> DIRECTIONS
In the entries below, the word "Doom" appears on some lines. Copy each of those lines.

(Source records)
——————————

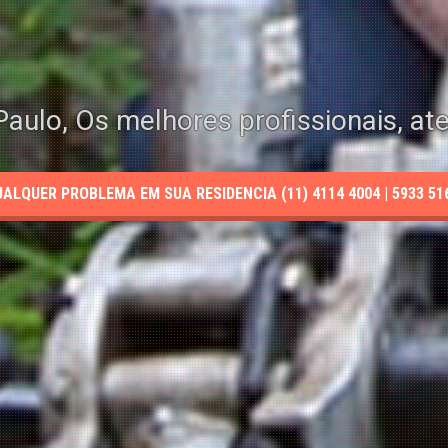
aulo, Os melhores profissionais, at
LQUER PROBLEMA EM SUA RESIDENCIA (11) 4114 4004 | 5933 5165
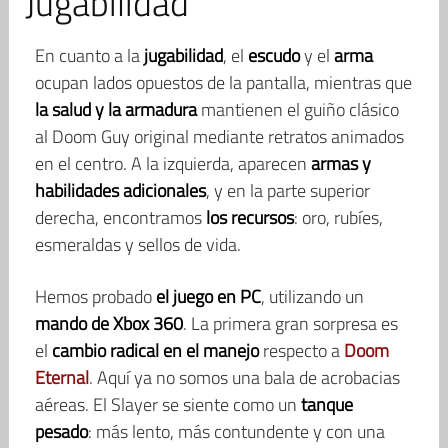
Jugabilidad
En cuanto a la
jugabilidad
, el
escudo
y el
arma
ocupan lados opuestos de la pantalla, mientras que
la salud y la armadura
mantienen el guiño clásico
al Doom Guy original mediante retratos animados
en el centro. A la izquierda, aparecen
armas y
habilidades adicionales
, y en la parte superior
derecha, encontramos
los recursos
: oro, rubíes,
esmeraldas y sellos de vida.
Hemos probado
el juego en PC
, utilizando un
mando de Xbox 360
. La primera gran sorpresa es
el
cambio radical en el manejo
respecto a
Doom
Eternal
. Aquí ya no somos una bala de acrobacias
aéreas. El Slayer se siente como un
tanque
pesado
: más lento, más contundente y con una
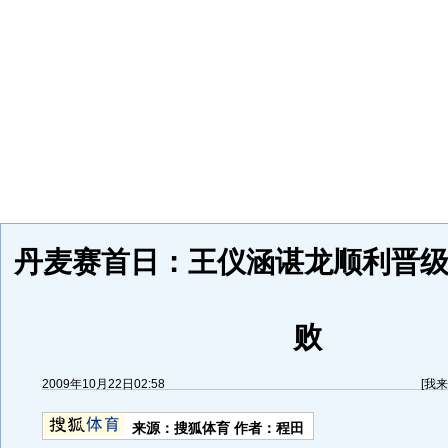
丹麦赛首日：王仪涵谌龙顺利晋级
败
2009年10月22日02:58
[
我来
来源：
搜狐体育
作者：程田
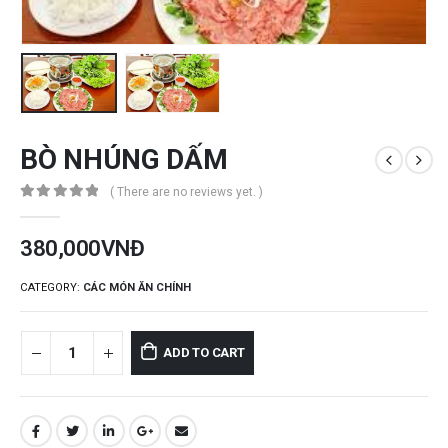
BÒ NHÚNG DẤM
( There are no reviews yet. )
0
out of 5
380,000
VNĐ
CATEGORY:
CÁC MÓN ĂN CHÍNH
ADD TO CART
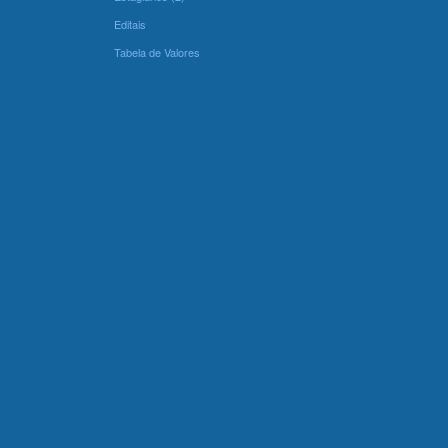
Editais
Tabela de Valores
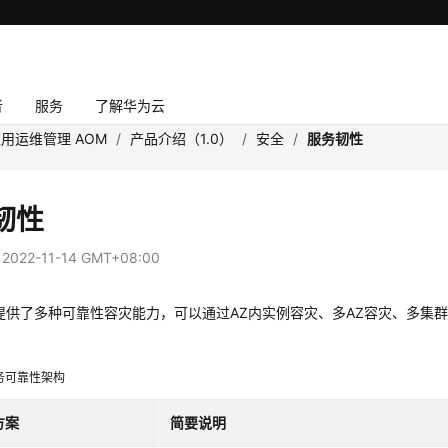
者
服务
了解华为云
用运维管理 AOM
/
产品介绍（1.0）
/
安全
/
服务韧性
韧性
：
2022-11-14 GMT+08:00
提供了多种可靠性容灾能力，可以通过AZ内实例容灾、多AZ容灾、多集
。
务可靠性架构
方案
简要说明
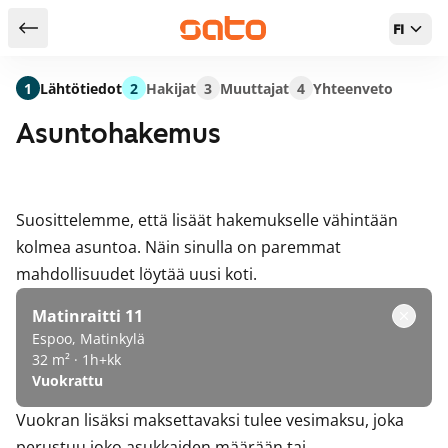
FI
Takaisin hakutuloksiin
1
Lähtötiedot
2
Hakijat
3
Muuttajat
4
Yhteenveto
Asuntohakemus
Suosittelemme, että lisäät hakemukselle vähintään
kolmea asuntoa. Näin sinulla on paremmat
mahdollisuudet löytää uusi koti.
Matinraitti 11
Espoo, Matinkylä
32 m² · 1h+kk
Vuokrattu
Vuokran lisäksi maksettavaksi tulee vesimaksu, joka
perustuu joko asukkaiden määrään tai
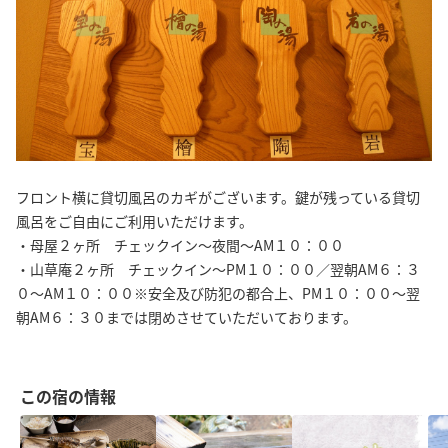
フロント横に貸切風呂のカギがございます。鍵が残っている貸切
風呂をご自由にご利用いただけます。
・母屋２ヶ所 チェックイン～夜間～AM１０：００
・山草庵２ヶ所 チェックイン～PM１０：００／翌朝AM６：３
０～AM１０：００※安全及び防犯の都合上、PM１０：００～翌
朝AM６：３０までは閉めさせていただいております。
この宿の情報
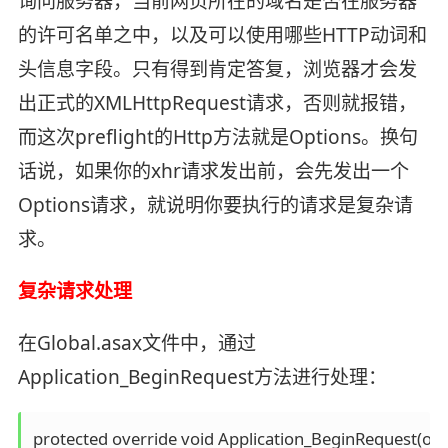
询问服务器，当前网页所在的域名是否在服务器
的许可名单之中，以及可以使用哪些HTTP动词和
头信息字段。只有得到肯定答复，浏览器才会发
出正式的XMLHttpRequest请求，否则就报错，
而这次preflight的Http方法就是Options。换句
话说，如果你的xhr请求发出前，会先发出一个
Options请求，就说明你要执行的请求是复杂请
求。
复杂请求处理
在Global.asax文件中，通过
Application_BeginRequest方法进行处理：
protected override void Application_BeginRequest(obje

——————————

> RESULT OF THIS TASK
al Doom Guy original mediante retratos animados
Doom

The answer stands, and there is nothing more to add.